Task to complete:
Each record below must be written out exactly as given.
*** Opening of Extracted information ***
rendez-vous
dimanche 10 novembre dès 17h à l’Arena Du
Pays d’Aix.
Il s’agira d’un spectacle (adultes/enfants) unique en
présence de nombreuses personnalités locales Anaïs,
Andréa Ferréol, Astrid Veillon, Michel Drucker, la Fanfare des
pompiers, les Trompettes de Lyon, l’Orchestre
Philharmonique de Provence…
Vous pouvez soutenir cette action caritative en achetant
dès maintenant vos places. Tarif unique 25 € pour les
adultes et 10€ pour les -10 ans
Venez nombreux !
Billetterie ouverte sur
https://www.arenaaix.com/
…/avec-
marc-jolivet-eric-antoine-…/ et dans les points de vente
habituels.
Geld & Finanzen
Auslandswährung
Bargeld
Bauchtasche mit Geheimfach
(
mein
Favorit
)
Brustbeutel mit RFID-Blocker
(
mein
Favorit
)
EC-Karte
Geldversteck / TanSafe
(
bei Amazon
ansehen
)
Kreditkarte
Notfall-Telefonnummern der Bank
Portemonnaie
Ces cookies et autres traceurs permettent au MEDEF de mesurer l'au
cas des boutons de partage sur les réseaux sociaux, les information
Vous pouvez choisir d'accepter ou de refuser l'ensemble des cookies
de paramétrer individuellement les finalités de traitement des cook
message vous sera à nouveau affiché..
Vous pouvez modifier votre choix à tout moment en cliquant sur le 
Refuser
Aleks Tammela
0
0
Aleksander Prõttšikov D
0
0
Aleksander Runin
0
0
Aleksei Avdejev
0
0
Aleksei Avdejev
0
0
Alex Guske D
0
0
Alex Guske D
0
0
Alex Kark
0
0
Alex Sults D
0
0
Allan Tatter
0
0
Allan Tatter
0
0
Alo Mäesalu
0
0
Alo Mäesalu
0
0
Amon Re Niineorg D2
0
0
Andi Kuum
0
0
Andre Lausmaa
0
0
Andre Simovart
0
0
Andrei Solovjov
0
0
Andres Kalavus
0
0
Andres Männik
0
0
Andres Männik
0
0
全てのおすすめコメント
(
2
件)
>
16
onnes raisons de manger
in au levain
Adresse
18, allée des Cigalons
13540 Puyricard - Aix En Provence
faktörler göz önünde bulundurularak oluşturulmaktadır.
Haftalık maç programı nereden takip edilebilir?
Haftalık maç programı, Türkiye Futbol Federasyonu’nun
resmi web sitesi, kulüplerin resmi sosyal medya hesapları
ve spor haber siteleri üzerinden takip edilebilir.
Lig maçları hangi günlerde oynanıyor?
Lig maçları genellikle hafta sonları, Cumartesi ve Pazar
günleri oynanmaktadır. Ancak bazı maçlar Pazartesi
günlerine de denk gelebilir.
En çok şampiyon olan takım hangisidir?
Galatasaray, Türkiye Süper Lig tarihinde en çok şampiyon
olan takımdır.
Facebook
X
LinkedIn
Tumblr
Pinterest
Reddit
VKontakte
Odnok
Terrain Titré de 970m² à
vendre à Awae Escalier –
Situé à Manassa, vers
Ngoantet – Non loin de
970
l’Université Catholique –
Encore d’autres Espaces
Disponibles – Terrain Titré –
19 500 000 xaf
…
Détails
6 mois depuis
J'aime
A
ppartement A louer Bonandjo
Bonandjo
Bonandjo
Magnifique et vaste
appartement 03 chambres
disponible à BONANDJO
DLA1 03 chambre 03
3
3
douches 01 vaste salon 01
*** Close of Extracted information ***
Written response:
rendez-vous
dimanche 10 novembre dès 17h à l’Arena Du
Pays d’Aix.
Il s’agira d’un spectacle (adultes/enfants) unique en
présence de nombreuses personnalités locales Anaïs,
Andréa Ferréol, Astrid Veillon, Michel Drucker, la Fanfare des
pompiers, les Trompettes de Lyon, l’Orchestre
Philharmonique de Provence…
Vous pouvez soutenir cette action caritative en achetant
dès maintenant vos places. Tarif unique 25 € pour les
adultes et 10€ pour les -10 ans
Venez nombreux !
Billetterie ouverte sur
https://www.arenaaix.com/
…/avec-
marc-jolivet-eric-antoine-…/ et dans les points de vente
habituels.
Geld & Finanzen
Auslandswährung
Bargeld
Bauchtasche mit Geheimfach
(
mein
Favorit
)
Brustbeutel mit RFID-Blocker
(
mein
Favorit
)
EC-Karte
Geldversteck / TanSafe
(
bei Amazon
ansehen
)
Kreditkarte
Notfall-Telefonnummern der Bank
Portemonnaie
Ces cookies et autres traceurs permettent au MEDEF de mesurer l'au
cas des boutons de partage sur les réseaux sociaux, les information
Vous pouvez choisir d'accepter ou de refuser l'ensemble des cookies
de paramétrer individuellement les finalités de traitement des cook
message vous sera à nouveau affiché..
Vous pouvez modifier votre choix à tout moment en cliquant sur le 
Refuser
Aleks Tammela
0
0
Aleksander Prõttšikov D
0
0
Aleksander Runin
0
0
Aleksei Avdejev
0
0
Aleksei Avdejev
0
0
Alex Guske D
0
0
Alex Guske D
0
0
Alex Kark
0
0
Alex Sults D
0
0
Allan Tatter
0
0
Allan Tatter
0
0
Alo Mäesalu
0
0
Alo Mäesalu
0
0
Amon Re Niineorg D2
0
0
Andi Kuum
0
0
Andre Lausmaa
0
0
Andre Simovart
0
0
Andrei Solovjov
0
0
Andres Kalavus
0
0
Andres Männik
0
0
Andres Männik
0
0
全てのおすすめコメント
(
2
件)
>
16
onnes raisons de manger
in au levain
Adresse
18, allée des Cigalons
13540 Puyricard - Aix En Provence
faktörler göz önünde bulundurularak oluşturulmaktadır.
Haftalık maç programı nereden takip edilebilir?
Haftalık maç programı, Türkiye Futbol Federasyonu’nun
resmi web sitesi, kulüplerin resmi sosyal medya hesapları
ve spor haber siteleri üzerinden takip edilebilir.
Lig maçları hangi günlerde oynanıyor?
Lig maçları genellikle hafta sonları, Cumartesi ve Pazar
günleri oynanmaktadır. Ancak bazı maçlar Pazartesi
günlerine de denk gelebilir.
En çok şampiyon olan takım hangisidir?
Galatasaray, Türkiye Süper Lig tarihinde en çok şampiyon
olan takımdır.
Facebook
X
LinkedIn
Tumblr
Pinterest
Reddit
VKontakte
Odnok
Terrain Titré de 970m² à
vendre à Awae Escalier –
Situé à Manassa, vers
Ngoantet – Non loin de
970
l’Université Catholique –
Encore d’autres Espaces
Disponibles – Terrain Titré –
19 500 000 xaf
…
Détails
6 mois depuis
J'aime
A
ppartement A louer Bonandjo
Bonandjo
Bonandjo
Magnifique et vaste
appartement 03 chambres
disponible à BONANDJO
DLA1 03 chambre 03
3
3
douches 01 vaste salon 01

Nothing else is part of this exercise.